Mais selon l’étudiant francilien, son intégration n’avait "rien de méchant" et était même "bon enfant". Un bizutage qui ne dit pas son nom, c’est ce que déplore l’enquête sur les événements d’intégration publiée par l’Observatoire des violences sexistes et sexuelles dans l’enseignement supérieur le 16 septembre. Si 11 % des étudiants parlent de bizutage, ils sont aussi 19 % à estimer que forcer une personne à participer à des activités n’est pas considéré comme du bizutage. "Il n’y a pas de gentil bizutage car le principe même du bizutage est fondé sur les rapports de pouvoir et l’humiliation", appuie le rapport.

Certains étudiants se cachent aussi derrière la notion d’esprit carabin pour relativiser ces événements d’intégration. "Comme ce n’est pas évident d’être confronté à des tabous comme la mort ou la nudité, les étudiants ont un certain nombre de pratiques et de comportements qui permettent de lâcher la pression. Se rattacher à des coutumes et des traditions qui datent du début du 19e siècle est mis en avant pour légitimer ces comportements excessifs, analyse la Dre Emmanuelle Godeau, médecin de santé publique et enseignante-chercheuse à l’EHESP, qui rédigé une thèse d’anthropologie sur la formation coutumière et la construction symbolique des étudiants en médecine. Sauf que la société a évolué, les études de médecine se sont féminisées, la tolérance à l’égard du sexisme et du patriarcat a diminué et ces agissements finissent par tomber sous le coup de la loi. Cela ne peut plus rester secret désormais." Selon elle, se débarrasser de ces coutumes prend du temps parce qu’elles continuent à être défendues par les anciennes générations sous prétexte d’un esprit de corps. "Sortir ces jeunes de leur cocon familial douillet alors qu'ils abordent des études difficiles leur est indispensable, surtout maintenant que l'apprentissage de la médecine par compagnonnage a disparu dans nos CHU", défend ainsi un lecteur d'Egora en réponse à notre sondage. Sur les 147 professionnels de santé répondants, 53% jugent que les soirées d'intégration en médecine ne sont pas un problème.

Peu de voix s’élèvent encore pour parler du bizutage en médecine.
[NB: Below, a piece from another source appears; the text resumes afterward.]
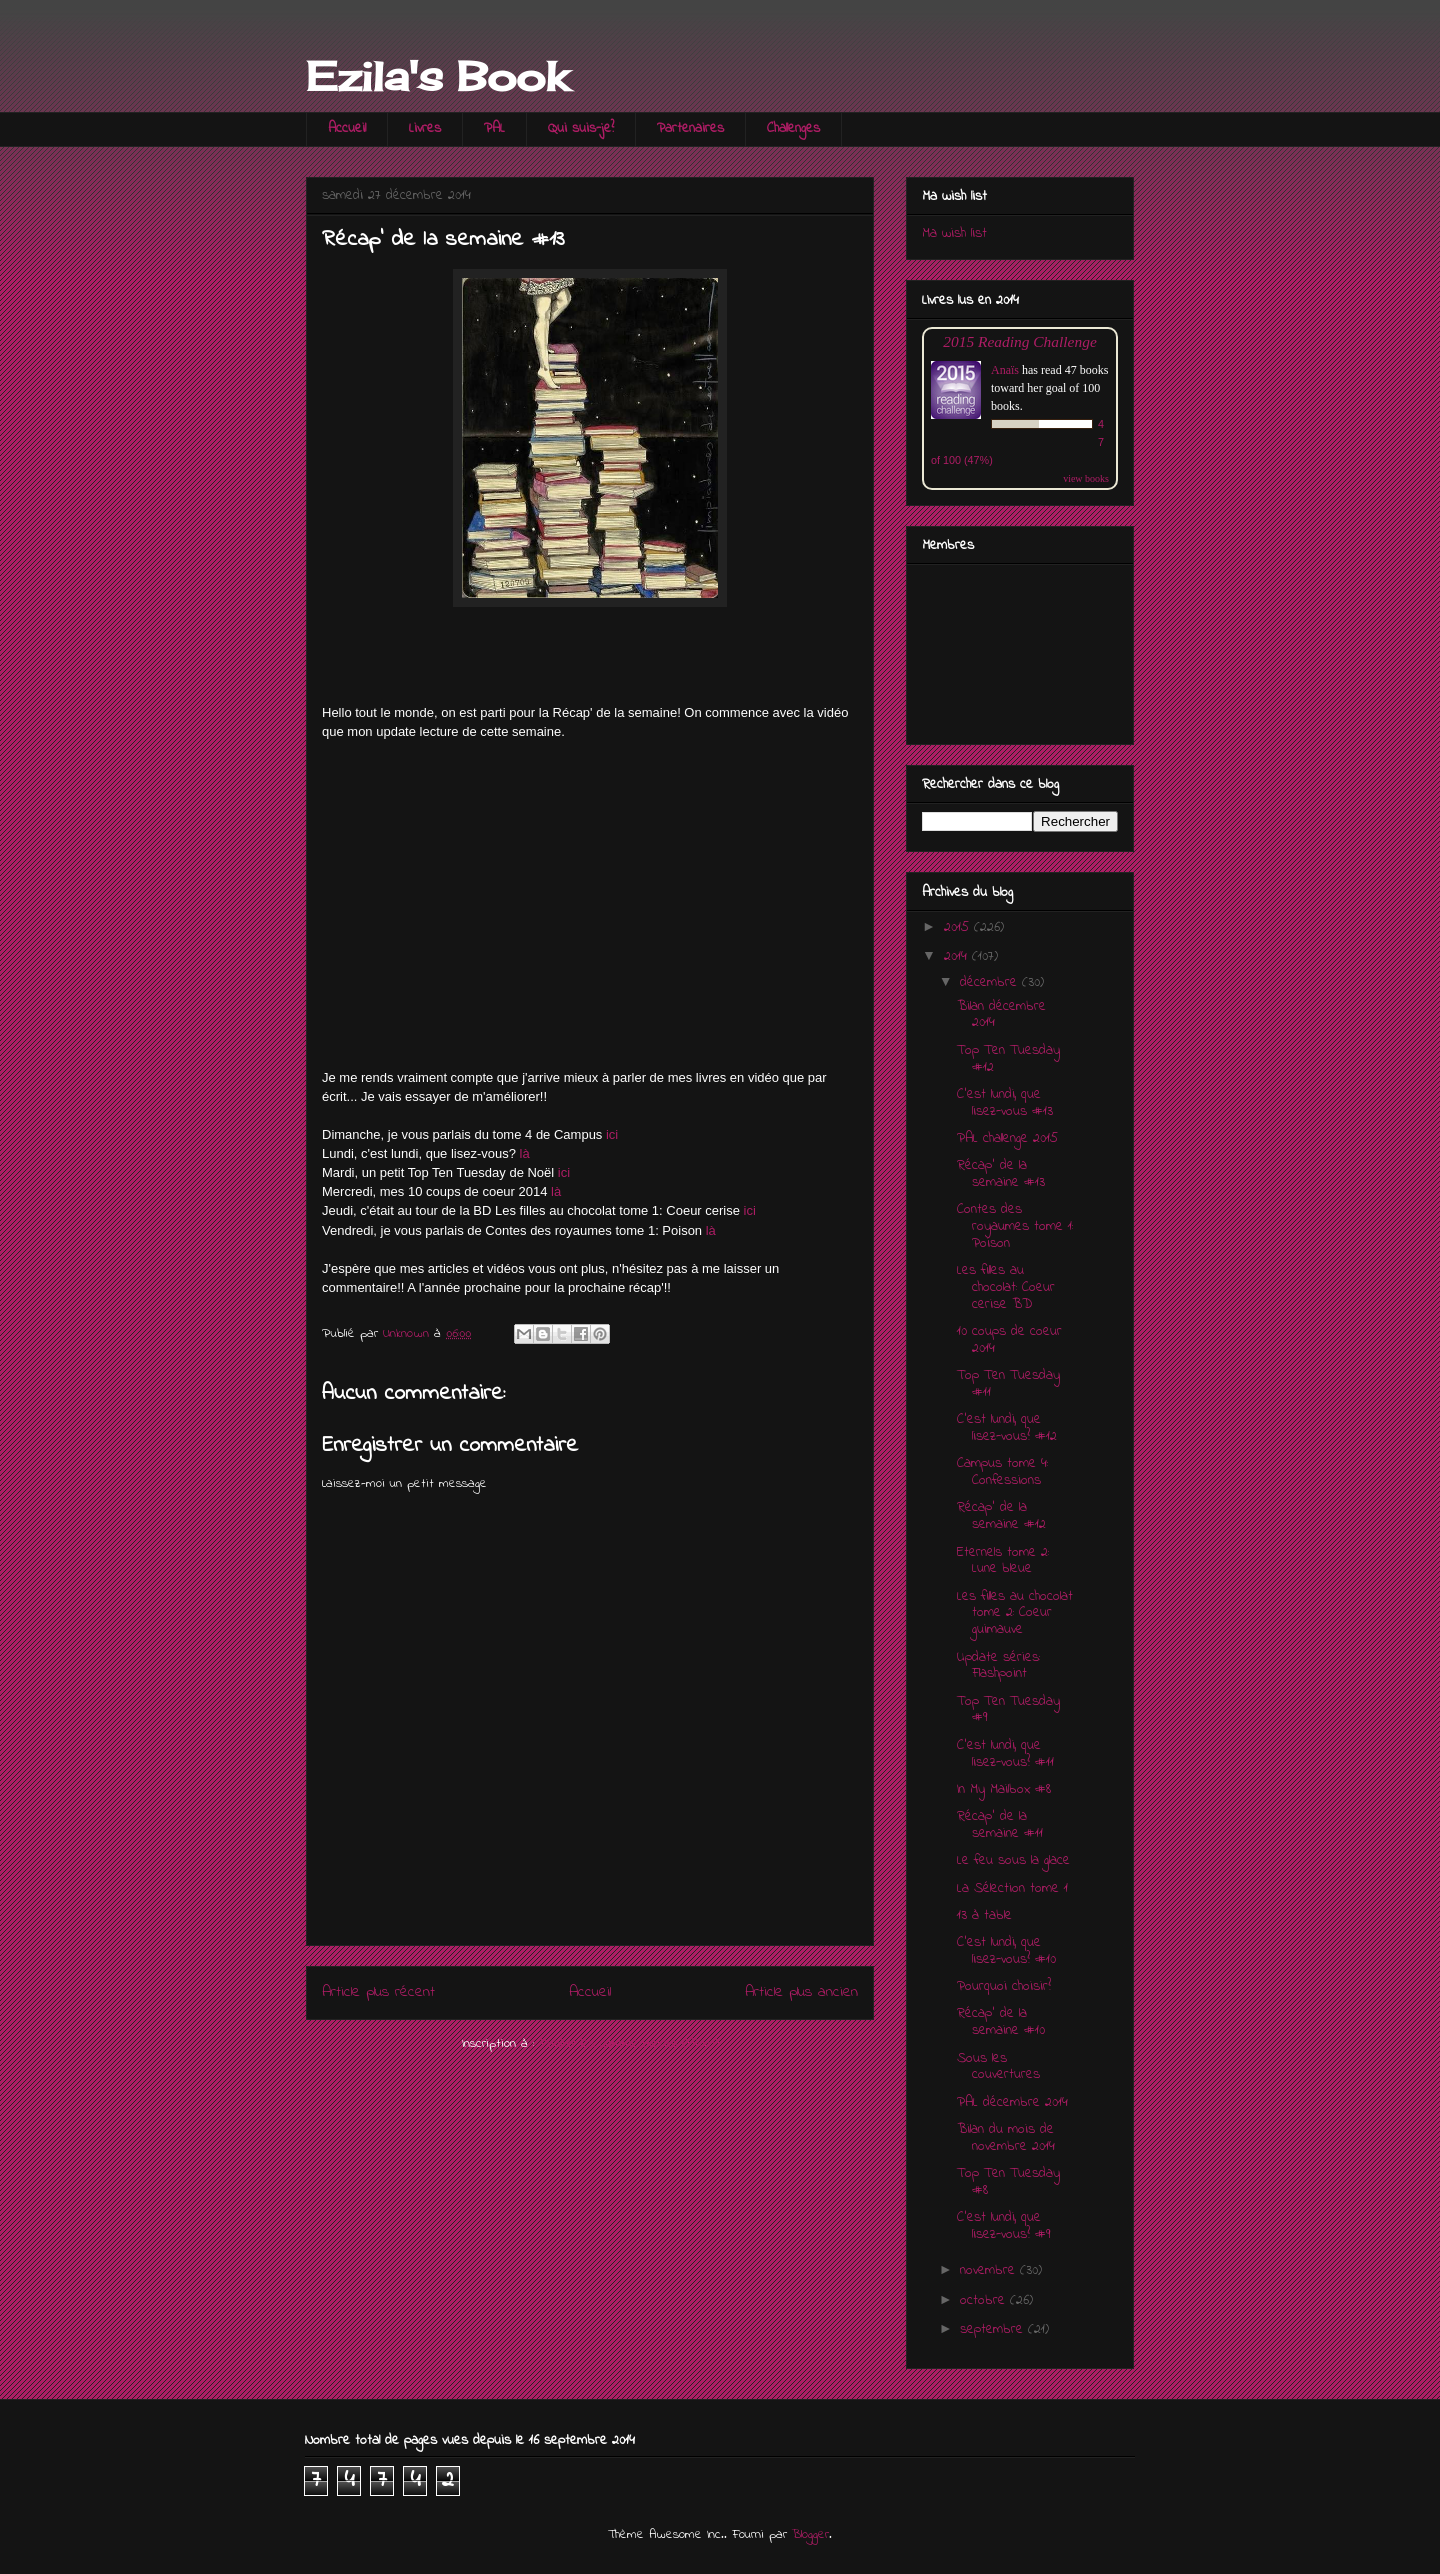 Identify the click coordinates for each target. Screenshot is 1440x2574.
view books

De quoi attiser les soupçons vis-à-vis des soirées d’intégration, en général. "La société a une vision idéalisée du médecin et n’admet pas qu’il puisse déraper alors qu’on sait qu’il y a des comportements débridés depuis des années. Mais attention, avoir son jardin secret ne veut pas forcément dire que c’est malsain", persuade Olivier Palombi. "On a tous conscience que ces événements sont critiqués et on n’a pas envie que la presse déforme nos propos. Mais honnêtement, on n’a rien à cacher", s’avise l’Anemf. "C’est un peu une ambiance de secte le WEI donc on ne dit rien", poursuit Noé. "Je pense aussi que certains ont honte de ce qu’ils font et ne préfèrent pas en parler, estime Justine. Si j’ai accepté de parler c’est parce que je voulais aussi montrer qu’on pouvait s’intégrer sans passer par ces soirées et que finalement, ceux qui sont dans ces excès ne sont qu’une minorité."

 

*Les prénoms ont été modifiés pour préserver l’anonymat.